This example is a very small scheduling problem. We consider seven tasks where each task has a fixed duration and a fixed amount of used resource:
TASK DURATION RESOURCE
==== ======== ========
t1 16 2
t2 6 9
t3 13 3
t4 7 7
t5 5 10
t6 18 1
t7 4 11
The goal is to find a schedule that minimizes the completion time for
the schedule while not exceeding the capacity 13 of the resource. The
resource constraint is succinctly captured by a cumulative/4
constraint.
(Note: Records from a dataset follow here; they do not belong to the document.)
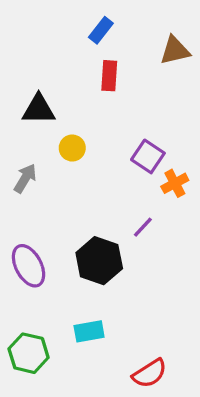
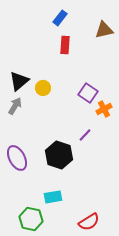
black triangle: (39, 109) -> (19, 81), moved, turned -40
green hexagon: (29, 353) -> (31, 219), moved

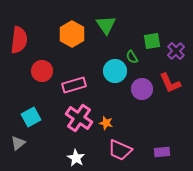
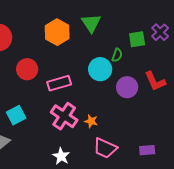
purple cross: (176, 51) -> (160, 32), moved
green semicircle: (132, 57) -> (117, 55), turned -128

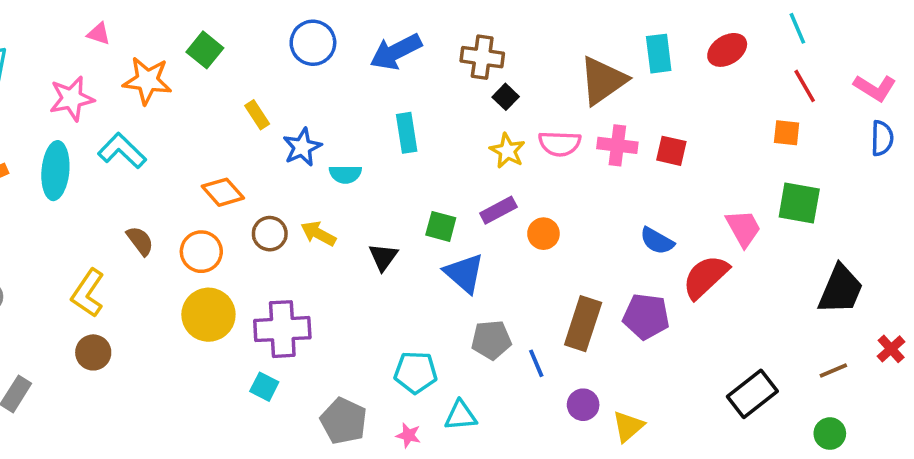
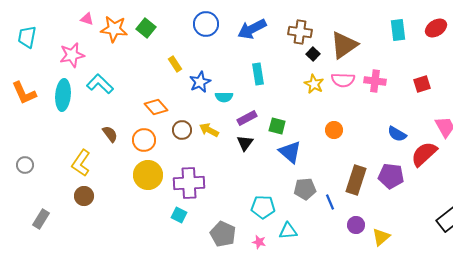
orange star: (147, 81) -> (114, 29), moved
brown triangle: (603, 81) -> (344, 45), moved
red square: (671, 151) -> (422, 84), moved, turned -30
purple rectangle: (498, 210) -> (247, 118), moved

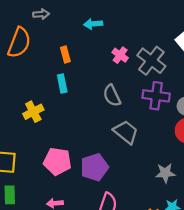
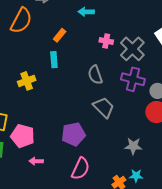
orange rectangle: (65, 54) -> (60, 35), turned 48
pink cross: (120, 55) -> (106, 41), turned -32
pink pentagon: (57, 161) -> (23, 136), moved

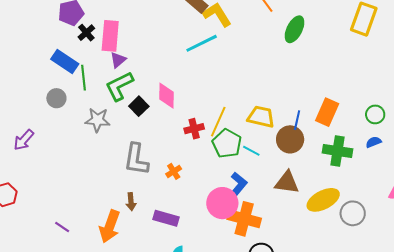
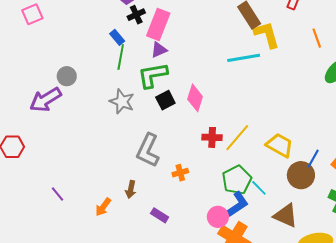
blue rectangle: (65, 61) -> (117, 37), moved, size x0.6
gray circle: (56, 98) -> (67, 76), moved
purple arrow: (24, 140) -> (46, 100), size x1.4
green pentagon: (227, 144) -> (237, 180), moved
cyan line: (251, 151) -> (259, 188), moved
pink circle: (222, 203) -> (218, 217), size x0.7
purple rectangle: (166, 218) -> (160, 215), size x0.7
orange arrow: (110, 226) -> (103, 207), size x0.6

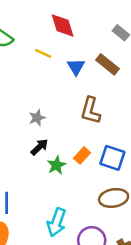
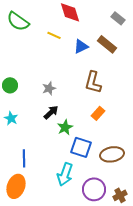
blue triangle: (76, 67) -> (81, 46), turned 35
orange rectangle: (82, 155) -> (98, 113), moved
blue square: (112, 158) -> (81, 147), moved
Branch-and-bound search is used to find the minimal
completion time.
This example was adapted from [Beldiceanu & Contejean 94].
:- use_module(library(clpfd)).
:- use_module(library(lists), [append/3]).
schedule(Ss, End) :-
length(Ss, 7),
Ds = [16, 6,13, 7, 5,18, 4],
Rs = [ 2, 9, 3, 7,10, 1,11],
domain(Ss, 1, 30),
domain([End], 1, 50),
after(Ss, Ds, End),
cumulative(Ss, Ds, Rs, 13),
append(Ss, [End], Vars),
labeling([minimize(End)], Vars). % label End last
after([], [], _).
after([S|Ss], [D|Ds], E) :- E #>= S+D, after(Ss, Ds, E).
%% End of file
| ?- schedule(Ss, End).
Ss = [1,17,10,10,5,5,1],
End = 23 ?